/ldj-distinctvalues

output all the distinct values of a given path of given line-delimited jsonfile(s).

Primary LanguagePythonApache License 2.0Apache-2.0

ldj-distinctvalues - distinct values and their occurence of line delimited json

ldj-distinctvalues is a commandline command (Python3 program) that outputs distinct values and their occurence numbers (sorted by their occurence numbers) of a path of a given line delimited json document.

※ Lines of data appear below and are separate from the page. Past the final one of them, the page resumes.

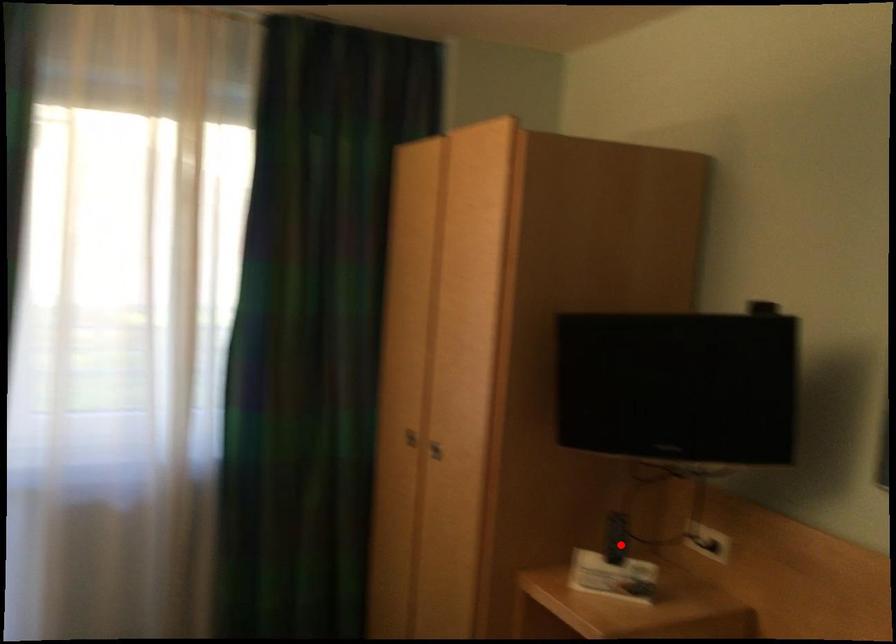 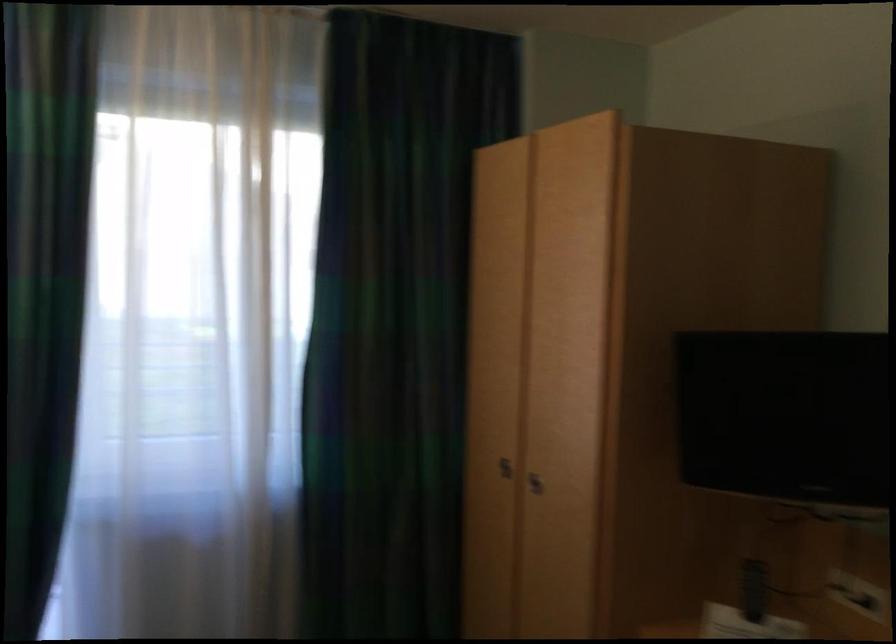 Question: A red point is marked in image1. In image2, is the corresponding 3D point closer to the camera or farther? Reply with the corresponding letter.

Choices:
 (A) The corresponding 3D point is closer.
 (B) The corresponding 3D point is farther.

Answer: (A) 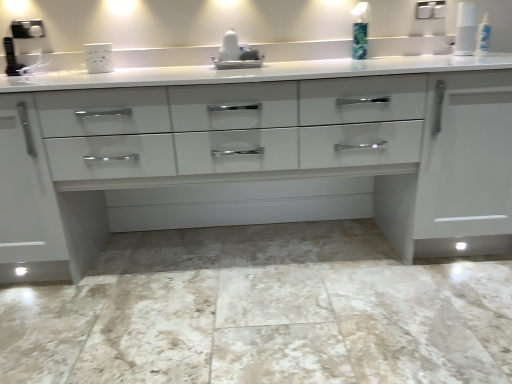 Identify the location of free point in front of white glossy chest of drawers at center. This screenshot has width=512, height=384. (249, 325). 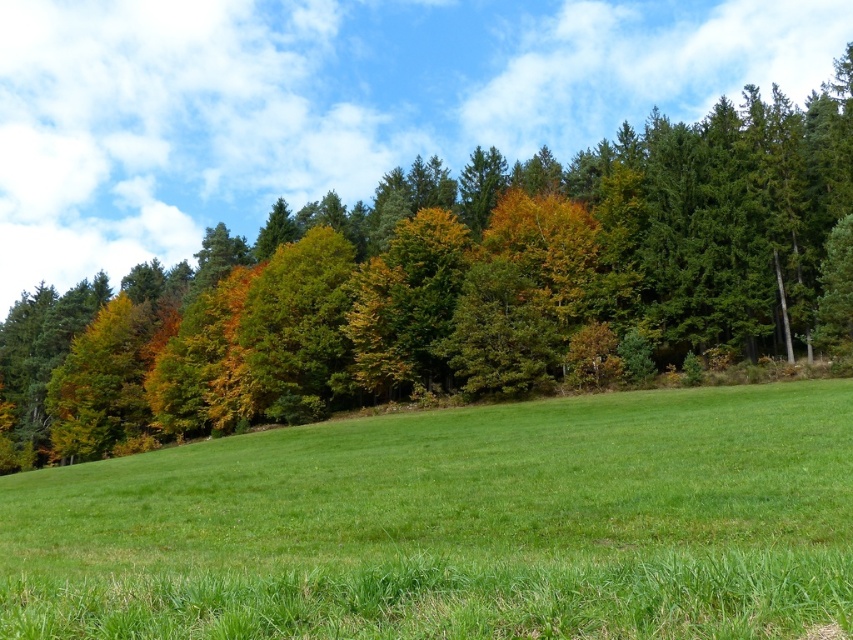 Question: Is green grass at center to the left of green leafy trees at upper center from the viewer's perspective?

Choices:
 (A) yes
 (B) no

Answer: (B)

Question: Which of the following is the closest to the observer?

Choices:
 (A) green grass at center
 (B) green leafy trees at upper center

Answer: (A)

Question: Which of the following is the farthest from the observer?

Choices:
 (A) (676, 296)
 (B) (248, 573)

Answer: (A)

Question: Does green grass at center have a greater width compared to green leafy trees at upper center?

Choices:
 (A) no
 (B) yes

Answer: (A)

Question: Which object is farther from the camera taking this photo?

Choices:
 (A) green grass at center
 (B) green leafy trees at upper center

Answer: (B)

Question: Does green grass at center appear on the right side of green leafy trees at upper center?

Choices:
 (A) yes
 (B) no

Answer: (A) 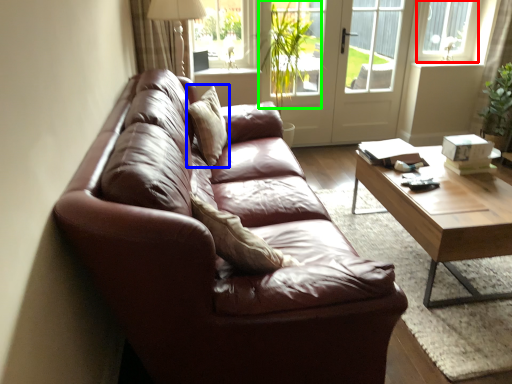 Question: Based on their relative distances, which object is farther from window frame (highlighted by a red box)? Choose from pillow (highlighted by a blue box) and plant (highlighted by a green box).

Choices:
 (A) pillow
 (B) plant

Answer: (A) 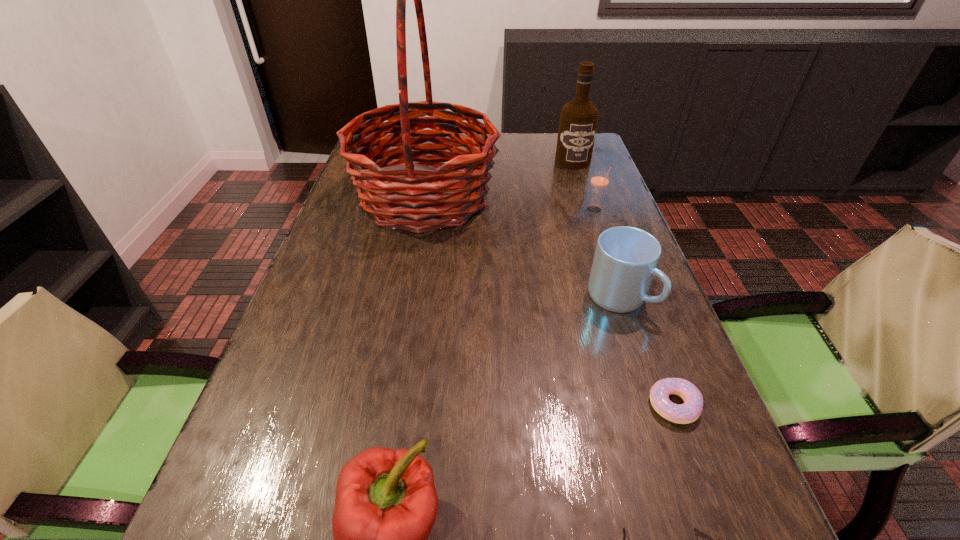 Locate an element on the screen. The width and height of the screenshot is (960, 540). basket located in the far edge section of the desktop is located at coordinates (456, 187).

I want to click on alcohol located at the far edge, so click(x=578, y=122).

This screenshot has width=960, height=540. Identify the location of object at the left edge. (456, 187).

At what (x,y) coordinates should I click in order to perform the action: click on alcohol located at the right edge. Please return your answer as a coordinate pair (x, y). This screenshot has height=540, width=960. Looking at the image, I should click on (578, 122).

Where is `straw present at the right edge`? straw present at the right edge is located at coordinates (599, 181).

Identify the location of mug located in the right edge section of the desktop. (625, 261).

Identify the location of doughnut at the right edge. The height and width of the screenshot is (540, 960). (688, 412).

The height and width of the screenshot is (540, 960). What are the coordinates of `object that is positioned at the far left corner` in the screenshot? It's located at (456, 187).

Where is `object located at the far right corner`? The image size is (960, 540). object located at the far right corner is located at coordinates (578, 122).

Image resolution: width=960 pixels, height=540 pixels. In the image, there is a desktop. What are the coordinates of `vacant space at the left edge` in the screenshot? It's located at (352, 187). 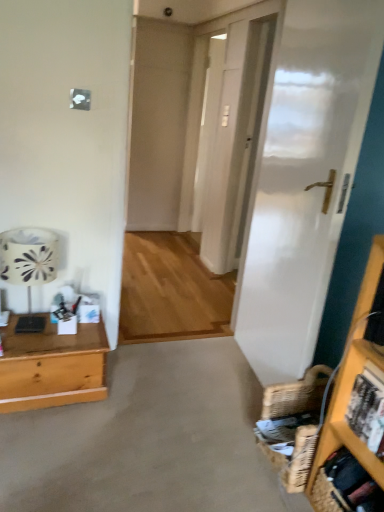 Where is `vacant region above beige carpet at lower center (from a real-world perspective)`? vacant region above beige carpet at lower center (from a real-world perspective) is located at coordinates (163, 410).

It reads vom stdin and prints to stdout.

Usage

ldj-distinctvalues:
	required arguments:
	   -path	the path of the value to examine in the line delimited json document. You can navigate by . (dot) into objects (into array elements is not possible yet). You can use * as a wildcard.
  • example:
    ldj-distinctvalues -path [PATH TO EXAMINE] < [LINE DELIMITED JSON FILE] > [OUTPUT STATISTICS DOCUMENT]
    

Requirements

No special requirements. It uses the Python standard libraries json, sys and argparse.

Install system-wide via pip

  • via pip:
    sudo -H pip3 install --upgrade [ABSOLUTE PATH TO YOUR LOCAL GIT REPOSITORY OF LDJ-DISTINCTVALUES]
    
    (which provides you ldj-distinctvalues as a system-wide commandline command)